Suppose two transactions: one (tx1) is executing select for update on replicated table t; the other (tx2) is executing update on this replicated table. If we take tx1 as simple case of select for update:
- tx1 executing select for update (tx1 only lock tuple on seg0)
- tx2 executing update (tx2 lock tuple on seg1, seg2, waiting on seg0)
- tx1 then executing update (tx1 wait on every segment)
Global deadlock happens, though it will be detected by GDD.
Many application use JDBC to query Greenplum. For such extended protocol queries, select for update need more attention.

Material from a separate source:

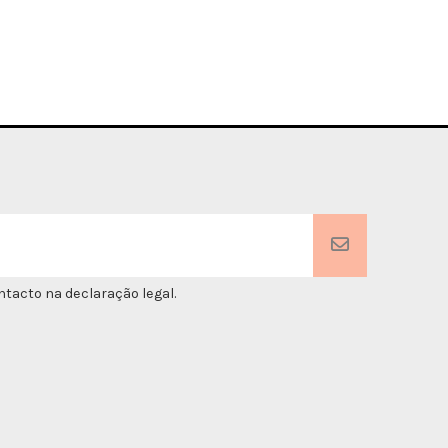
tacto na declaração legal.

I have explained the reason in details in the thread: https://groups.google.com/a/greenplum.org/forum/#!msg/gpdb-dev/ugsZca1qLXU/CtUmzEa7CAAJ
Let me simply paste it here:
Using jdbc driver connect to Greenplum to execute SQL queries will involve the following steps:
- send ‘P’ message, and QD will invoke exec_parse_message
- send ‘B’ message, and QD will invoke exec_bind_message, which will create portal and invoke protalstart to create gang and dispatch plan
- send ‘E’ message, and QD will invoke exec_execute_message, this message may contain one parameter
max_rows, if max_rows <=0 it means fetch all, and portalrun will
So only after getting ‘E’ message, can QD know client only needs some tuples. And QD has to make sure each fetching uses the same snapshot.
That’s why in exec_bind_message, we set a GPDB-specific flag in portal, and use that flag when portalrun for
one_select (make them a cursor).
See the PRs for details: Do not optimize select with locking clause in extend queries. #8565
Locks for Upsert
Upsert feature is introduced in Postgres9.5 and thus Greenplum 7 supports this. For the details of this feature please refer Postgres documents (Doc: Insert on conflict do) or search the Internet.
This kind of statement:
insert into t values (1, 1) on conflict do update set c = 1
in Postgres will be transformed into InsertStmt so its cmdType is also INSERT. However, in the parsing stage, it is still treated as INSERT. INSERT holds RowExclusiveLock in QD, and will be executed concurrently in segments. However, on segments, this statement can become UPDATE, which means it will lock tuples. Recall that
This will lead to locking tuples on the segments concurrently. It is very dangerous to lock tuples concurrently on segments without any global deadlock detector.
So we have to add logic to handle this: When GDD is disabled, treat upset as update.
The related PR is: Fix potential global deadlock for upsert.